Fans at the Afropunk Festival Brooklyn, now in its 11th year.
Stephanie Keith
Getty Images
Fans at the Afropunk Festival Brooklyn, now in its 11th year.

When you think about punk music, you might picture some very thin, pale young guys with mohawks. But Brooklyn's Afropunk Festival is out to prove that punk is much more than that.

The young Canadian rocker Sate was one of the up-and-coming acts at Afropunk, which took place Aug. 27 and 28 this year. I met her right before she hit the stage. She was wearing a cut-off Fishbone shirt, and she says the black punk band inspired her.

"I think I was just, like, dumbstruck," Sate says of her first time seeing Fishbone live, "and I just remember there being sweat on the walls and being like, 'That's the kind of show that I want to create, where there's sweat on the walls.'"

And with soulful mosh-pit anthems like her song "Warrior," she's achieved that teenage dream.

The music was scorching at Afropunk this year, and so was the weather.
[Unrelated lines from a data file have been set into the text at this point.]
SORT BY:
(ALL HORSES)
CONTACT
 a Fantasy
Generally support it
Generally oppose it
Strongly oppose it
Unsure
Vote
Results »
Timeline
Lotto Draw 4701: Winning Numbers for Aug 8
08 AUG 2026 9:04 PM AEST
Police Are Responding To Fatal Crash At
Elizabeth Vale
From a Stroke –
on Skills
Despite that, thousands poured into the Brooklyn festival, which at times looked like a fashion event — colorful hair, exquisite makeup, bombastic outfits and, of course, the music.
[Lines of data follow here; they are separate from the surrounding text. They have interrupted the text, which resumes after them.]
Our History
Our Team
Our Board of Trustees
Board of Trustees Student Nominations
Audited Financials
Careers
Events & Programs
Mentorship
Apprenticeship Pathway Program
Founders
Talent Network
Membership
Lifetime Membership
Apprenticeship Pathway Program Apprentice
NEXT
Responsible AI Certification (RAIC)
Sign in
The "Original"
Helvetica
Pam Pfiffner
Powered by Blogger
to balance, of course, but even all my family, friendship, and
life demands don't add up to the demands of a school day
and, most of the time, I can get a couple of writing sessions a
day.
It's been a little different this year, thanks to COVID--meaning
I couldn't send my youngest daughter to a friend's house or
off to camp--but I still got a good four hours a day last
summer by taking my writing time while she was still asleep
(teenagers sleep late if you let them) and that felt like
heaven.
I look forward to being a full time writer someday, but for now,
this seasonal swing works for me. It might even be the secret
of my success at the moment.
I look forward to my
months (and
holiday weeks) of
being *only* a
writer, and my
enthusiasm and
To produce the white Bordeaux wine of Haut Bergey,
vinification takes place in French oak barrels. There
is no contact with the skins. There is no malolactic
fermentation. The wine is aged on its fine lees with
The festival's lineup also had its share of mainstream stars. Headlining on Sunday was rapper Ice Cube. And on Saturday, the festival was graced by one of the founding fathers of funk: George Clinton. At age 75, Clinton says he's mellowed out.
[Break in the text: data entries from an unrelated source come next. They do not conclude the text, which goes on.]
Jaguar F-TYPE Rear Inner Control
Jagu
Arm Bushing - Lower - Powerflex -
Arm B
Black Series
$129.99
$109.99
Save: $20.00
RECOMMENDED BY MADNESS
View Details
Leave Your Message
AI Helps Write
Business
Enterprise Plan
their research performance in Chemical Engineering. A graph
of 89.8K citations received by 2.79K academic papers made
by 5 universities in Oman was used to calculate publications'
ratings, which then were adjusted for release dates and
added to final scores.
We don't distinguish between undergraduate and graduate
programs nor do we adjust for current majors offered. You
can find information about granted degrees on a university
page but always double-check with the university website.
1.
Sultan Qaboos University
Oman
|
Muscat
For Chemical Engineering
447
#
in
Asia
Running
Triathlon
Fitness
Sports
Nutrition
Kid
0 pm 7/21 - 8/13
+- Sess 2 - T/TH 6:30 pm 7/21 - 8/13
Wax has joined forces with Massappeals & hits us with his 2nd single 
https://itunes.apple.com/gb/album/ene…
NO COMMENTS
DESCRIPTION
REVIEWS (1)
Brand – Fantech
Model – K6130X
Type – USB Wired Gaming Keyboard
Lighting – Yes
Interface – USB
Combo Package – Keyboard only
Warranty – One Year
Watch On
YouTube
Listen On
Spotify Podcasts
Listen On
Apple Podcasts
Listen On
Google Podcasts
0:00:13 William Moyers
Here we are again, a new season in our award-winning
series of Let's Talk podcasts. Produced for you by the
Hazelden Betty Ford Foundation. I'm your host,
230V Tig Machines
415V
"Now, I've been getting ready to leave the planet," he says. "It's hard to be hardcore, so you got to be careful that you don't hurt yourself trying to be hardcore."

"Are you still hardcore?" I ask.

"No, I'm a granddad — great-granddad now," Clinton says. "I'm hardcore on stage."

He reminisced about hearing punk for the first time, right around when Motown was big.

"Here come these groups from England, wearing jeans with holes in them, patches on them saying, 'F*** and peace and love.' And it became the new hype, so we realized, 'Oh, you just have to be able to let go whatever you think is cool and flip it.'"

It's that same spirit that attracted Matthew Morgan back when he was growing up in London. He says he came into punk music like a lot of kids: through a rebellious sibling.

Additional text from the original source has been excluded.